Portugal tem uma economia estagnada há 20 anos. A sua dívida pública é colossal — a 3ª maior em percentagem do PIB na UE. Em PIB per capita, Portugal foi perdendo posições no contexto europeu, consecutivamente ultrapassado por países do Leste — era, em 2000, a 15ª economia europeia em PIB per capita, passando agora para a 19ª posição, com expectativa de cair ainda mais nos próximos anos. Sofre de baixa produtividade: a produtividade por hora trabalhada em Portugal (24 euros) é inferior à média europeia (36 euros) e aproxima-se da cauda da UE. O país enfrenta um desafio demográfico imenso: o envelhecimento da população portuguesa é dos mais acentuados no contexto europeu (pior só em Itália), sobrecarregando as gerações mais novas de impostos para cobrir as despesas do Estado. Na população activa, persistem graves lacunas de qualificações e um gap geracional muito penalizador para os mais velhos (muito menos qualificados que os mais novos), ameaçando a sua empregabilidade (por exemplo, temos das populações europeias com maior iliteracia digital).
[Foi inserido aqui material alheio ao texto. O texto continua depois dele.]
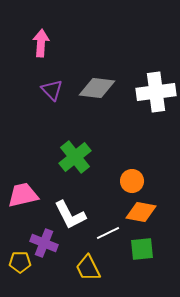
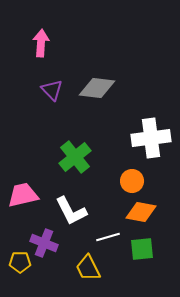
white cross: moved 5 px left, 46 px down
white L-shape: moved 1 px right, 4 px up
white line: moved 4 px down; rotated 10 degrees clockwise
Poderia continuar: nas desigualdades sociais, na Educação, na Saúde, na Cultura, na Justiça, na transparência e no combate à corrupção, os desafios da modernização do nosso país são cada vez mais exigentes, porque sucessivamente adiados. Ou, se se preferir olhar apenas ao imediato, há que reconstruir o que a contenção da pandemia destruiu: o dano na aprendizagem e desenvolvimento das crianças (que passaram demasiado tempo fora da escola), os problemas de saúde mental na população, o ruir de vários sectores económicos cuja actividade ficou inviabilizada.

Com eleições legislativas a 30 de Janeiro, seria de esperar que os partidos usassem os debates televisivos para confrontar diferentes propostas de soluções para estes desafios — no fundo, para contrastar visões de desenvolvimento do país. Que explorassem as entrevistas ou as suas iniciativas partidárias para colocar reformas na agenda. Ou, no mínimo, que expusessem esses desafios — como quem alerta para a necessidade de chamar os bombeiros, não vá algum cidadão distraído não reparar no edifício em chamas. Não é o que está a acontecer.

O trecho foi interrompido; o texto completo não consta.